Look through the material below. Copy every line with the string "МЕТОД" in it.

--

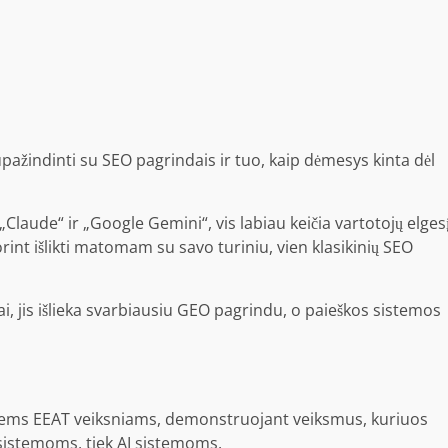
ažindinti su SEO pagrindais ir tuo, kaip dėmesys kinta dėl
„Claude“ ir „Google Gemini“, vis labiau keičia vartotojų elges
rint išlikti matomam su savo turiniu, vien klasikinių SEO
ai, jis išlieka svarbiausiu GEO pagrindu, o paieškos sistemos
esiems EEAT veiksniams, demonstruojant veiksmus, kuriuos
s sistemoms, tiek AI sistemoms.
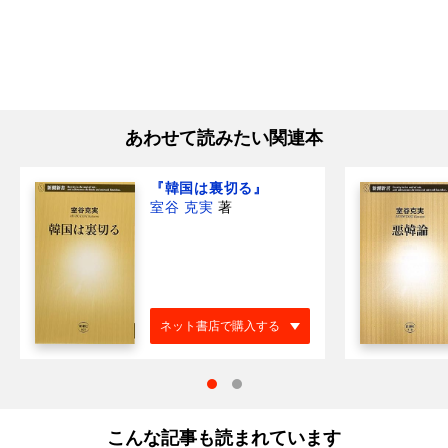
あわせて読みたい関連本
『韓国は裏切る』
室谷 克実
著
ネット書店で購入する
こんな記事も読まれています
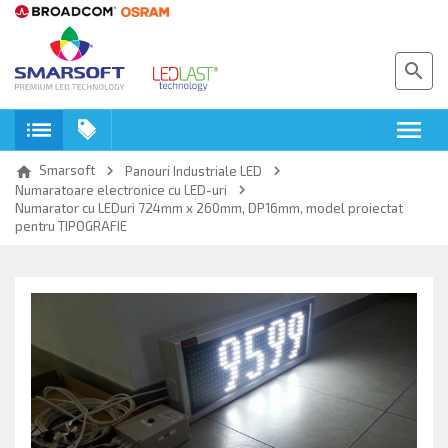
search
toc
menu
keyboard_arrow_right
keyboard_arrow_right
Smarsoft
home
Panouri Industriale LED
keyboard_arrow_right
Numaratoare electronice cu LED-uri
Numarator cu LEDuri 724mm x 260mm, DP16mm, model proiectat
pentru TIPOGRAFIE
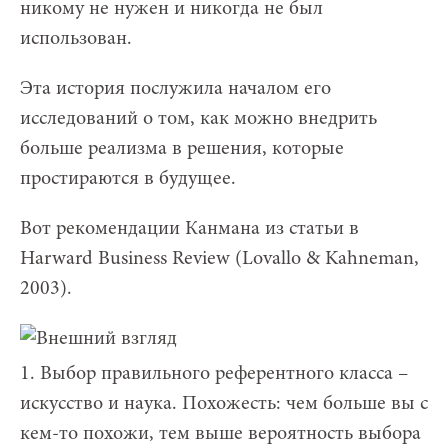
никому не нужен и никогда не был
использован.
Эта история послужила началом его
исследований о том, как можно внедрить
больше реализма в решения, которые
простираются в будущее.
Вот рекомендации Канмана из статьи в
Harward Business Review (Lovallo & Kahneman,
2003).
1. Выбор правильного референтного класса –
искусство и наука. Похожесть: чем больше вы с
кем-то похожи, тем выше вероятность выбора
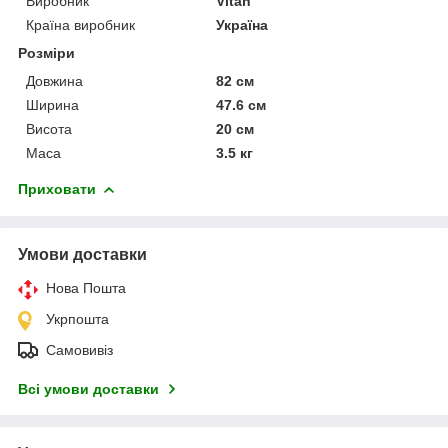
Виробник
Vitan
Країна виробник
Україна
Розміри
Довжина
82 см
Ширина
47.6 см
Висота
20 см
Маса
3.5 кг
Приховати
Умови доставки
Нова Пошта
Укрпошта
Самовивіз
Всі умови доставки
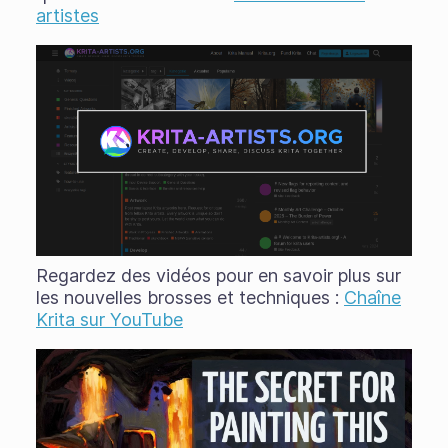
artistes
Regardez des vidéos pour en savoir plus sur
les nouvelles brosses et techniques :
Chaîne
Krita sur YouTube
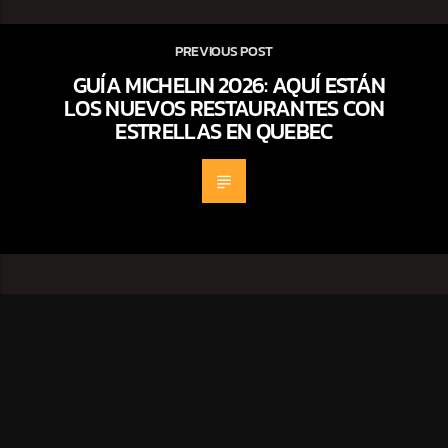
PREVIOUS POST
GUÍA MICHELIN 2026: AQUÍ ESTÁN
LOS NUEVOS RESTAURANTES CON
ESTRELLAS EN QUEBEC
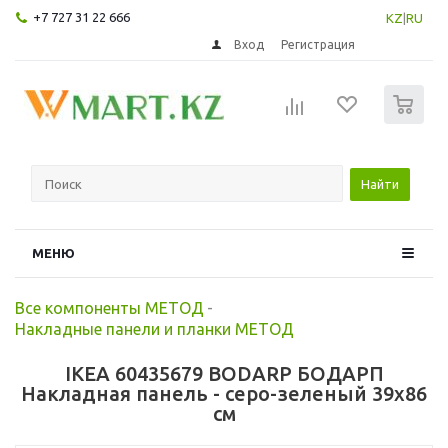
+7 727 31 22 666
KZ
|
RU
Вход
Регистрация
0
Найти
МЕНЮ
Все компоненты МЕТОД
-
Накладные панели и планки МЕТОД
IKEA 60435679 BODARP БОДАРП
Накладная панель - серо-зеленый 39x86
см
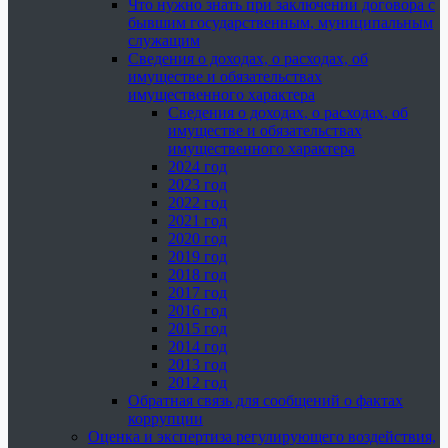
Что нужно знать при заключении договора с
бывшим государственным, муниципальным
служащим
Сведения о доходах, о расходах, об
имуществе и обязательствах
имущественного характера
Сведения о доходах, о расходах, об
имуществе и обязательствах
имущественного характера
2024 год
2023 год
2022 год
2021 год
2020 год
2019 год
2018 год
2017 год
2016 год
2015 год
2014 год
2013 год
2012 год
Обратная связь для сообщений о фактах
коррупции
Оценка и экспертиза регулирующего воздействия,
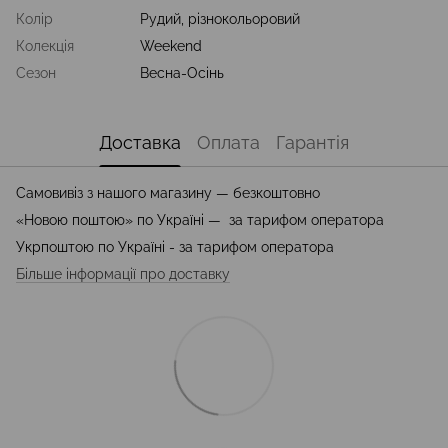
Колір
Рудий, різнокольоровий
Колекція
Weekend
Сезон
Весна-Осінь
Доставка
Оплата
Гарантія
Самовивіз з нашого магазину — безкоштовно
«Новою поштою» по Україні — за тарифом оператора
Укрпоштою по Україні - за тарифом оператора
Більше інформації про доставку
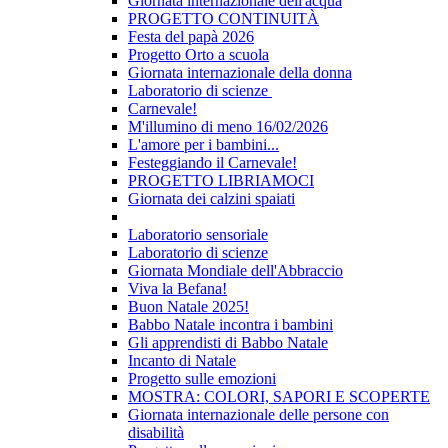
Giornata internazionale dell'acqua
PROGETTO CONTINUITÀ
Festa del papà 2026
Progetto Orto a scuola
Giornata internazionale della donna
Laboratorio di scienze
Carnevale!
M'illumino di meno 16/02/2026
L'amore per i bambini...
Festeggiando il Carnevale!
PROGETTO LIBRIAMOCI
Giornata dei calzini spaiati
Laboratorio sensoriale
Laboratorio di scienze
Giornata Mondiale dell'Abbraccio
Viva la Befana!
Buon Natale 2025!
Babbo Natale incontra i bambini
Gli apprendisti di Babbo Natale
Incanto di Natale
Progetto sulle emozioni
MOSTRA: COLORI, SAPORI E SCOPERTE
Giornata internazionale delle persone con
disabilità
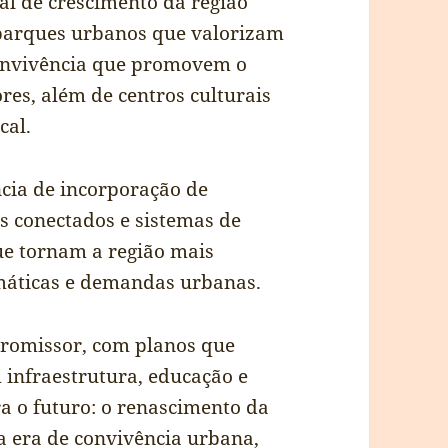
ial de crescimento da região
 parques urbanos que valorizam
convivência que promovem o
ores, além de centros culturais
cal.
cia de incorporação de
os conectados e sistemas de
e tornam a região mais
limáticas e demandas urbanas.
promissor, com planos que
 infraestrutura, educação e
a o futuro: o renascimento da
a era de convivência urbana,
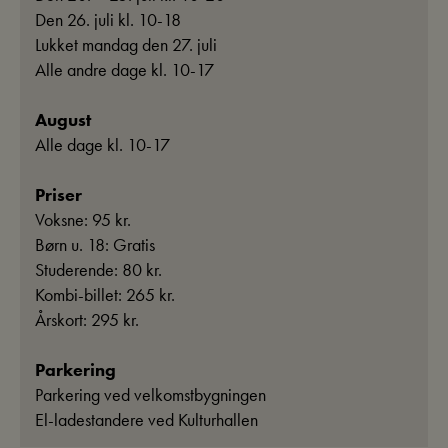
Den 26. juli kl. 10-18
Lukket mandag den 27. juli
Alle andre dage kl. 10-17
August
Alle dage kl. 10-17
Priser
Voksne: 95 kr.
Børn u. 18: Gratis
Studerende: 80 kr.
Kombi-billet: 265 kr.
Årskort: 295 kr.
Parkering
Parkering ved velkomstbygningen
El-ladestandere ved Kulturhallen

--

» FINISHED EXERCISE:
Все компоненты МЕТОД
Накладные панели и планки МЕТОД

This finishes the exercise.